O BCE estabilizou os mercados de capitais e bancários do euro, assegurando a sua liquidez e procurando favorecer a concessão de crédito por parte dos bancos; a Comissão “suspendeu” a aplicação das regras orçamentais – por quanto tempo? – e propôs a adopção de um esquema de apoio – até ao limite de € 100bn – ao desemprego; o Banco Europeu de Investimentos (BEI) viu aumentada a sua capacidade de concessão de crédito; por último, cada economia pode obter junto do Mecanismo Europeu de Estabilidade (MEE) fundos até 2% do PIB para cobrir custos directos e indirectos do combate ao vírus.

A decisão do BCE de intensificar as injecções de liquidez nos mercados do euro através da aquisição de dívida tem múltiplas implicações que, pela sua importância, importa ter presente: estabiliza e protege as condições de financiamento das economias que se debatem com níveis elevados de endividamento, evitando que o impacto da pandemia possa ser agravado por uma crise financeira; assegura condições de liquidez – em volume e em preço – favoráveis ao aumento do financiamento da actividade económica; para além disso, oferece aos governos uma janela temporal para que ponham de pé programas de relançamento do crescimento nas economias do euro.

No entanto, a acção do BCE leva a colocar uma questão crucial. Durante quanto tempo vai poder continuar a acumular no seu balanço dívida das economias mais endividadas?

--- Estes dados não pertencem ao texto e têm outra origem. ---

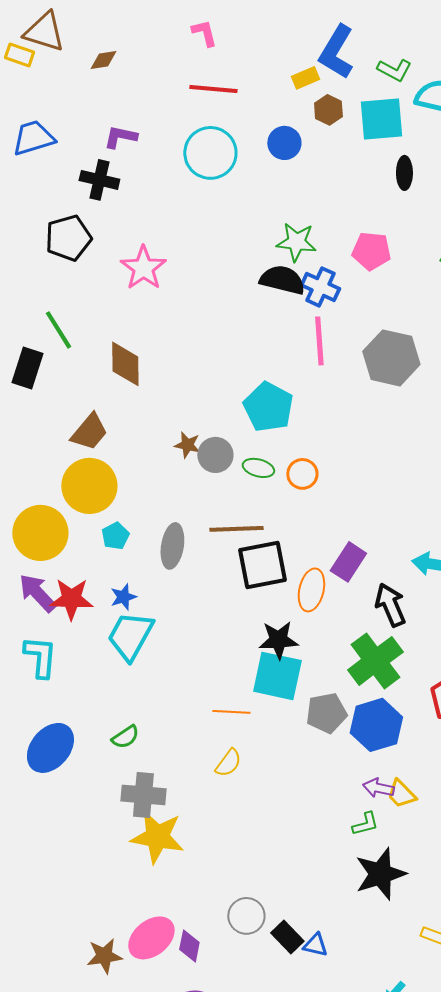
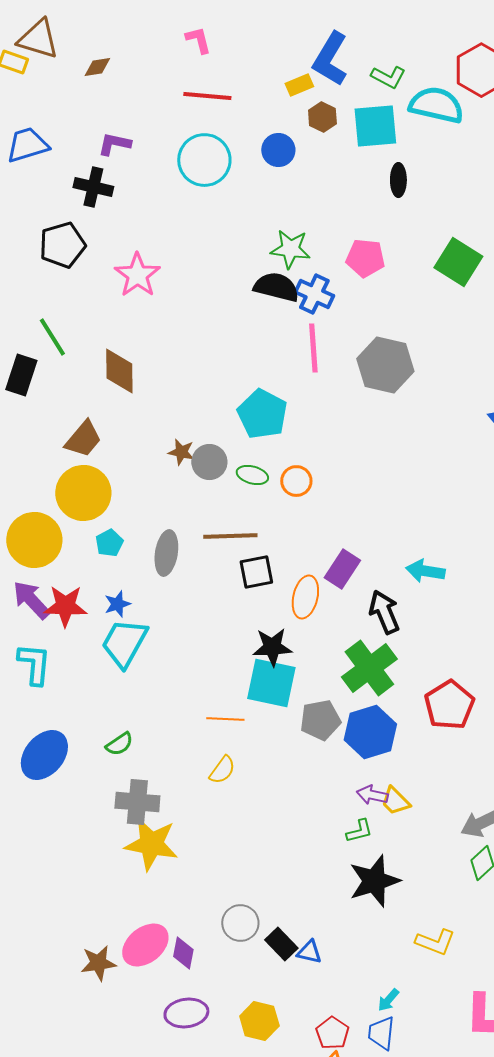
black square: (262, 565) -> (256, 572), size x0.7

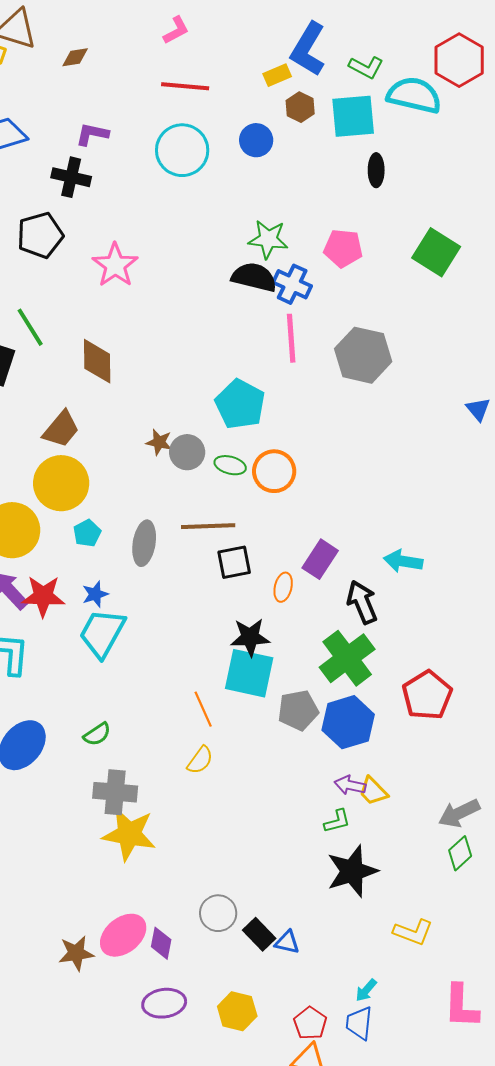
pink L-shape: (198, 40) -> (176, 30), turned 76
orange circle: (296, 481) -> (274, 471), size x1.4
orange ellipse: (305, 597) -> (283, 587), size x0.7
orange line: (225, 719) -> (203, 709), turned 63

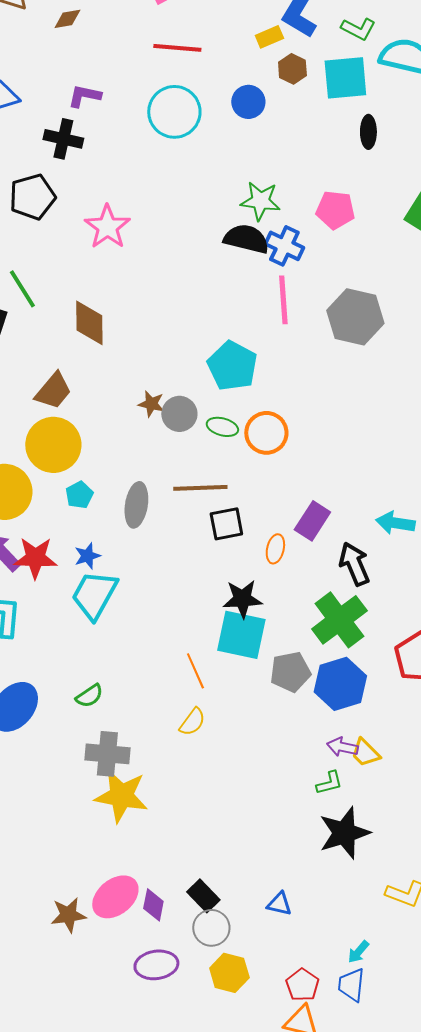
gray circle: (218, 913) -> (211, 928), moved
black rectangle: (259, 934) -> (203, 896), moved

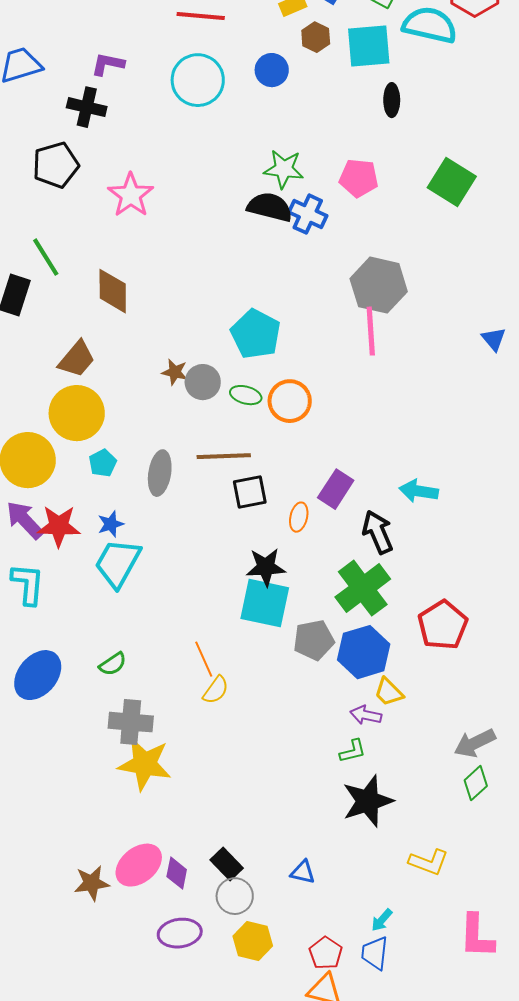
pink line: (283, 300) -> (371, 331), moved
orange line: (195, 671) -> (204, 659), moved
yellow trapezoid: (365, 753) -> (389, 692), moved

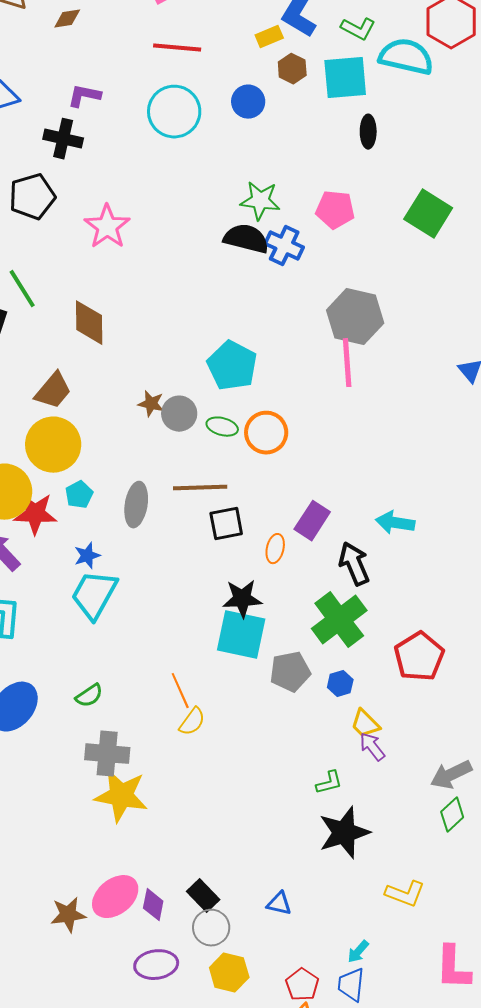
red star: (59, 526) -> (35, 514), moved
blue hexagon: (364, 652) -> (340, 684), size x0.5
purple arrow: (366, 715) -> (372, 747), moved, turned 40

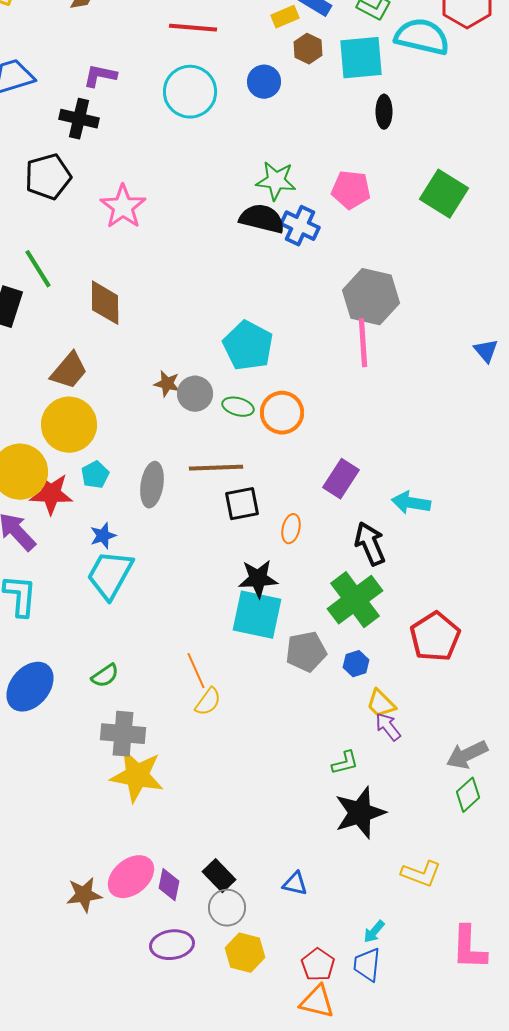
purple rectangle: (312, 521) -> (341, 479), moved

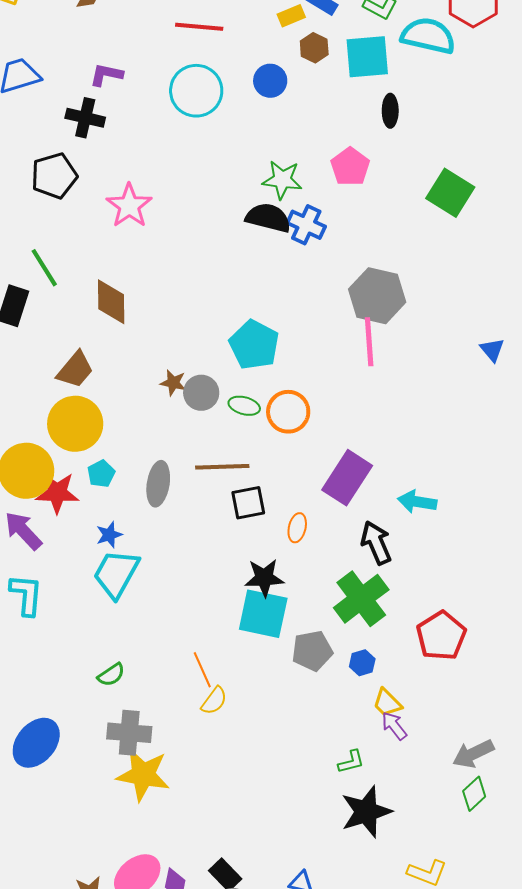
pink pentagon: (351, 190) -> (350, 167), moved, turned 30
purple rectangle: (341, 479) -> (347, 478), size x1.4
blue ellipse: (30, 687) -> (36, 743), moved

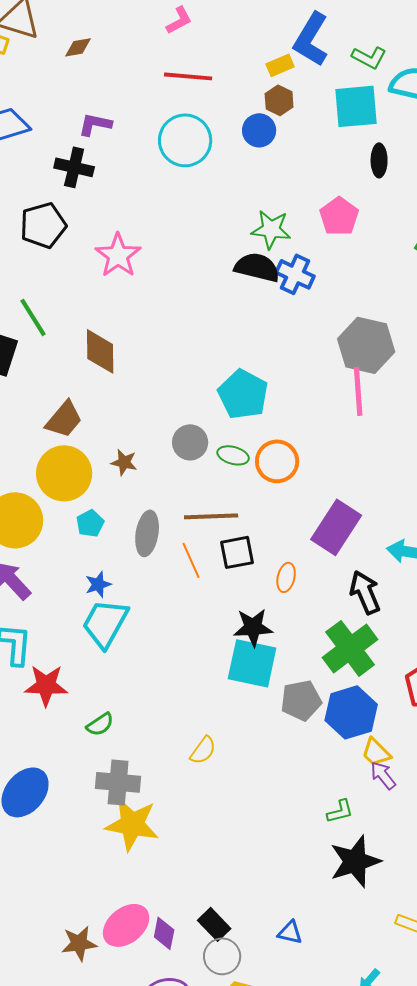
brown hexagon: (314, 48) -> (279, 100), moved
brown star: (173, 383) -> (124, 462), moved
red star: (57, 493) -> (46, 685), moved
blue hexagon: (362, 663) -> (351, 712), size x2.0
orange line: (202, 670) -> (191, 560), moved

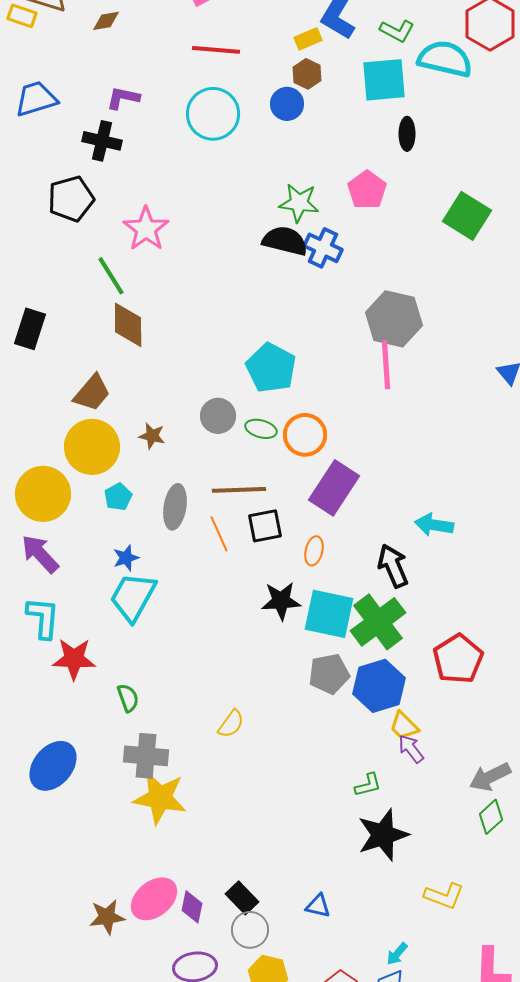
green line: (33, 317) -> (111, 276), moved
purple rectangle: (336, 527) -> (334, 488), moved
cyan square: (252, 663) -> (329, 614), moved
green semicircle: (100, 724) -> (128, 698), turned -76

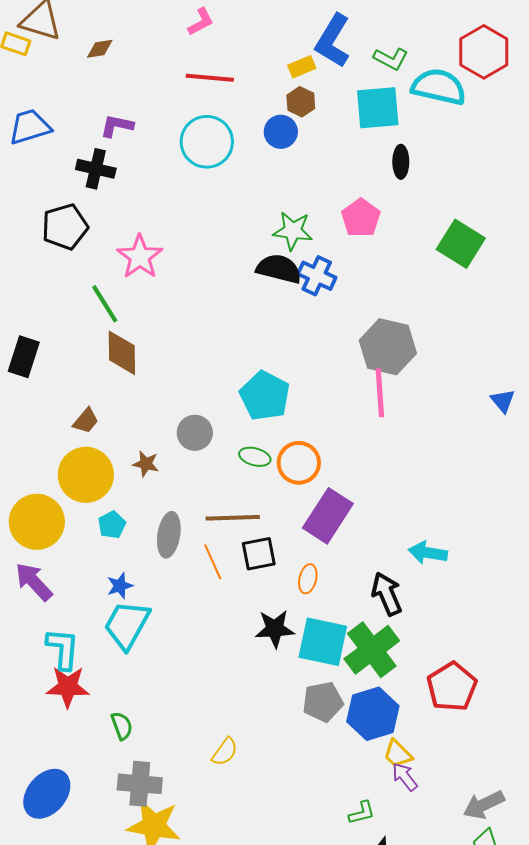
brown trapezoid: (92, 393) -> (86, 421), size x0.7
gray circle: (218, 416) -> (195, 433), moved
cyan L-shape: (43, 618) -> (63, 649), moved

Quanto ao acordo do Eurogrupo, subavalia grosseiramente o custo do combate à pandemia e empurra as economias devedoras para nova dívida, com todas as implicações negativas referidas atrás.

4. Os riscos da situação actual estão claramente reflectidos nas declarações dos principais protagonistas – Comissão, França e Alemanha –, que procuram mitigar as reacções provocadas pela inadequada resposta do Eurogrupo virando-se agora para a aprovação de um programa de relançamento económico da União Europeia.

A Comissão, alinhada com a Alemanha, parece favorecer um reforço da capacidade de intervenção por via orçamental, enquanto a França propõe a criação de um Fundo especial e temporário, destinado a apoiar o relançamento económico no pós-pandemia.

Há que conhecer a dimensão e o alcance dos programas, os instrumentos que vão suportar o seu financiamento e o seu impacto potencial sobre as diferentes economias, antes de proceder à sua avaliação. A questão central permanece em aberto: a mobilização dos recursos necessários para financiar tais programas vai ser suportada por algum tipo de mecanismo de partilha/mutualização do risco ou não? Seja ou não sob a forma de eurobonds.

A União Europeia está perante uma encruzilhada e as escolhas vão determinar o seu futuro. Se persistir em se afastar dos princípios de cooperação e de solidariedade que estiveram na sua origem, vai alargar de forma irremediável o fosso entre as economias devedoras e as credoras. Nestas circunstâncias, seria cada vez mais difícil manter a estabilidade e a coesão da zona euro na sua configuração actual. A ser assim, duvido que o custo final – económico, social e político – possa ser mutualizado.